* [Data supplied]
○ ○ ○ ○ ○

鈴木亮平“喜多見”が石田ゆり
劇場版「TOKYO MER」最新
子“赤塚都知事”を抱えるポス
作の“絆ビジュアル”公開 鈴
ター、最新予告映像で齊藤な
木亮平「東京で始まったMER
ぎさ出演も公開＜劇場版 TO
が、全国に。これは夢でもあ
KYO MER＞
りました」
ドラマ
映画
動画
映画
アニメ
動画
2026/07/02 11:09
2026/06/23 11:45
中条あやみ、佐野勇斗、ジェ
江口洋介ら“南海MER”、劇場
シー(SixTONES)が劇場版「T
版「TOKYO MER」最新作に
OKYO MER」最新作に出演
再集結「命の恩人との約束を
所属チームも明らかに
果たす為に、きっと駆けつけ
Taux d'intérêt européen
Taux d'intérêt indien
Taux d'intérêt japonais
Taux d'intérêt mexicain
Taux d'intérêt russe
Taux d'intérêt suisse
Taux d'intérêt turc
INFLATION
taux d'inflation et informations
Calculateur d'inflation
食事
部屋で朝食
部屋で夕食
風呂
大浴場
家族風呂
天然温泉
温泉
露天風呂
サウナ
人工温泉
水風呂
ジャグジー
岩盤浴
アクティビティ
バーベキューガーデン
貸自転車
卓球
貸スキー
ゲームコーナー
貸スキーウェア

○ ○ ○ ○ ○

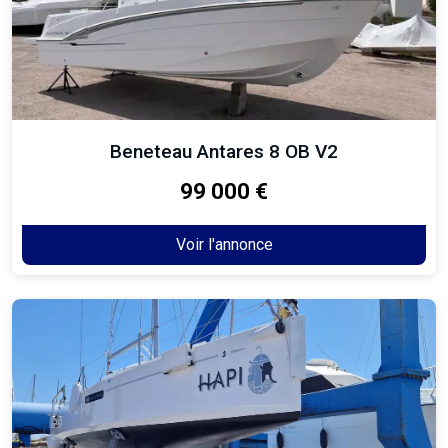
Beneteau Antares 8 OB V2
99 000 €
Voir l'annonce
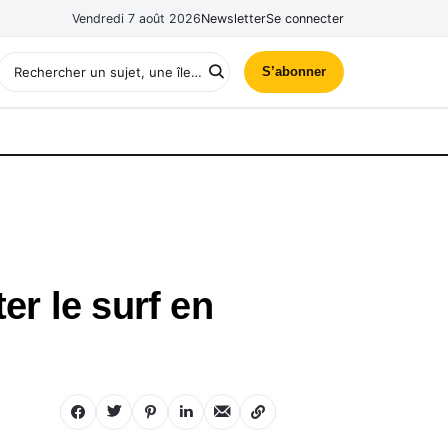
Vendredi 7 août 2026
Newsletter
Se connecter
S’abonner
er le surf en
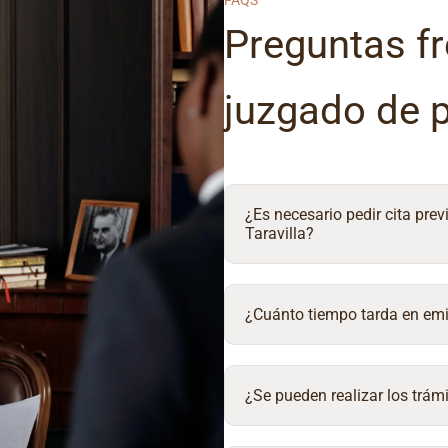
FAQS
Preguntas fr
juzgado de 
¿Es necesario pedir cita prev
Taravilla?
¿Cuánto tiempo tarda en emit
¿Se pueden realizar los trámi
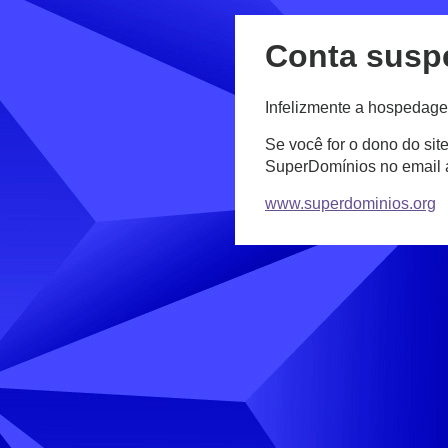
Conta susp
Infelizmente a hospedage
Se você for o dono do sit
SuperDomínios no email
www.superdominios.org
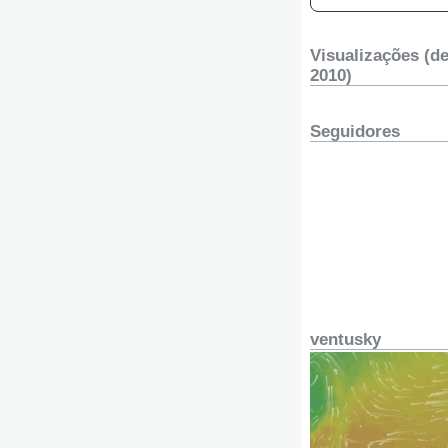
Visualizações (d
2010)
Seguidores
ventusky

○ ○ ○ ○ ○

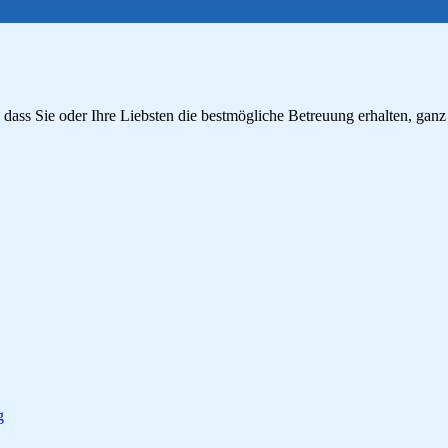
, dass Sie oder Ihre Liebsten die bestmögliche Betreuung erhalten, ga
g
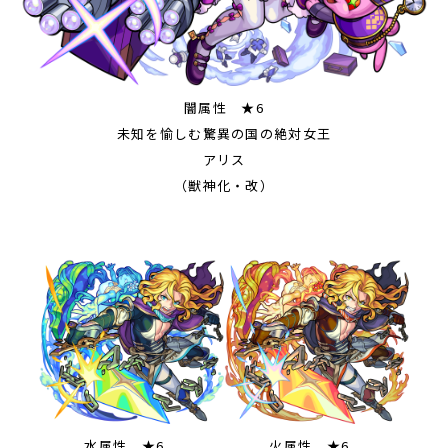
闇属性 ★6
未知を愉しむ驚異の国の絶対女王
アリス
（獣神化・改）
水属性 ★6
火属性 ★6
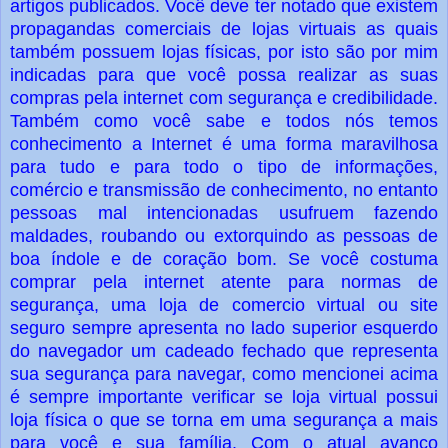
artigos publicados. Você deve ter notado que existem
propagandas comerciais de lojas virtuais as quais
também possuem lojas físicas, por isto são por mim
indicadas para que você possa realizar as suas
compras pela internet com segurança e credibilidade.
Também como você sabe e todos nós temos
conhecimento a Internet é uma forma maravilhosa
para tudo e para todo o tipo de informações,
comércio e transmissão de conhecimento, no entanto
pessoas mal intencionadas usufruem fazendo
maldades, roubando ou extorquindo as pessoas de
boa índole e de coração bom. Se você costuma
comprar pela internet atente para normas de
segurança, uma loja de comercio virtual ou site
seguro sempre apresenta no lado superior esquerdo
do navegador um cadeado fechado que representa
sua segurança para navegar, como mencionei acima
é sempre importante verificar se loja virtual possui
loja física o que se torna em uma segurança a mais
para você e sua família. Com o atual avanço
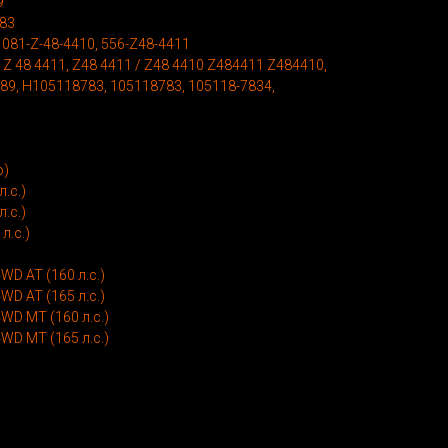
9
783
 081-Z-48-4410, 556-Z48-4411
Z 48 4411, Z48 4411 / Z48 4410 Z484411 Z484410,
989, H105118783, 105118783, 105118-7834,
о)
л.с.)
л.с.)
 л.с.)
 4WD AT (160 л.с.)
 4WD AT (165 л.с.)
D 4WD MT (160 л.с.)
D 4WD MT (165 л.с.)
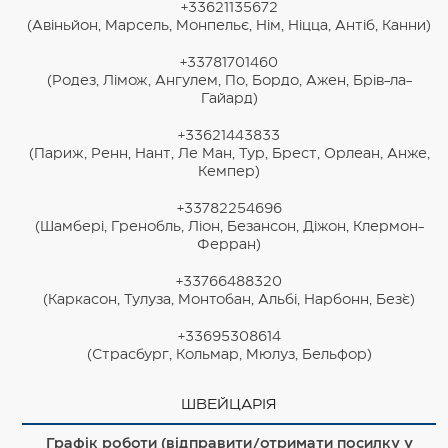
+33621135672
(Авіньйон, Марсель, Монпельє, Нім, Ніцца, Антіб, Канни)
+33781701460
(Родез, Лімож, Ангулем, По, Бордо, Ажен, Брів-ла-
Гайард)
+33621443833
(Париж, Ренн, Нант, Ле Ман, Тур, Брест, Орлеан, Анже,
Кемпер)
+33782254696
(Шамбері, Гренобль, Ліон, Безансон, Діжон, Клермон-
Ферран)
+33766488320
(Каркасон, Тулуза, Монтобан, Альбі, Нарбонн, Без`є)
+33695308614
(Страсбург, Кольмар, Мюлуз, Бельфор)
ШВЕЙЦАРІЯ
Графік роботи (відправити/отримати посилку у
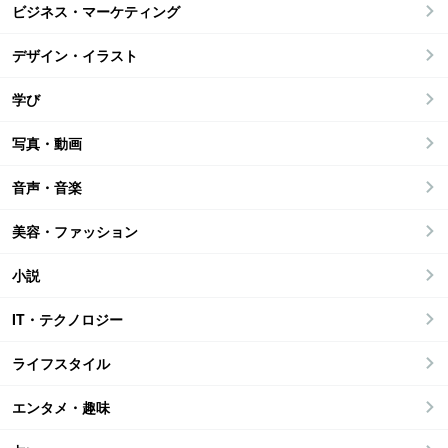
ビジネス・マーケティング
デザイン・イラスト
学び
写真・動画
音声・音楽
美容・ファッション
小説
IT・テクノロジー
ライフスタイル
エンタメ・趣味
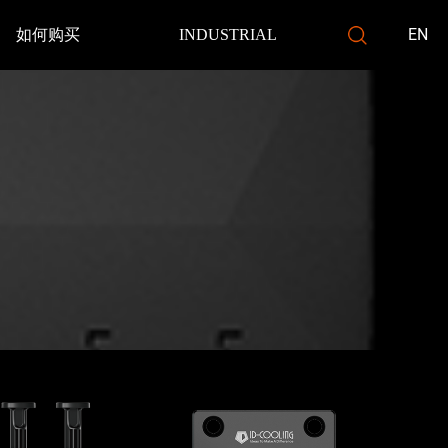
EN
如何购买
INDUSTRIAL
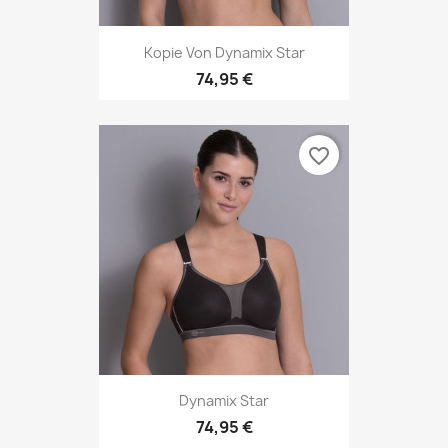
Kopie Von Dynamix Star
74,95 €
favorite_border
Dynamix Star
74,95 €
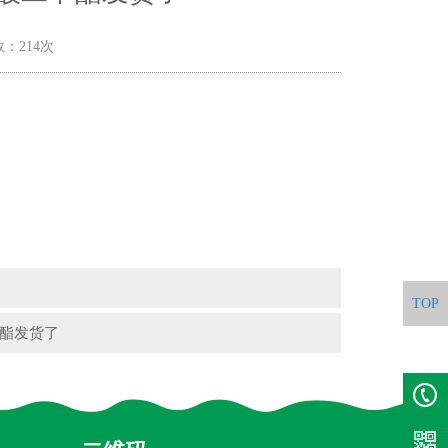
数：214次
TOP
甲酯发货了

○ ○ ○ ○ ○

* [Problem to solve]
Find how many lines of the material include the string "segurança". Nothing but the number should be given.

* [Final answer]
4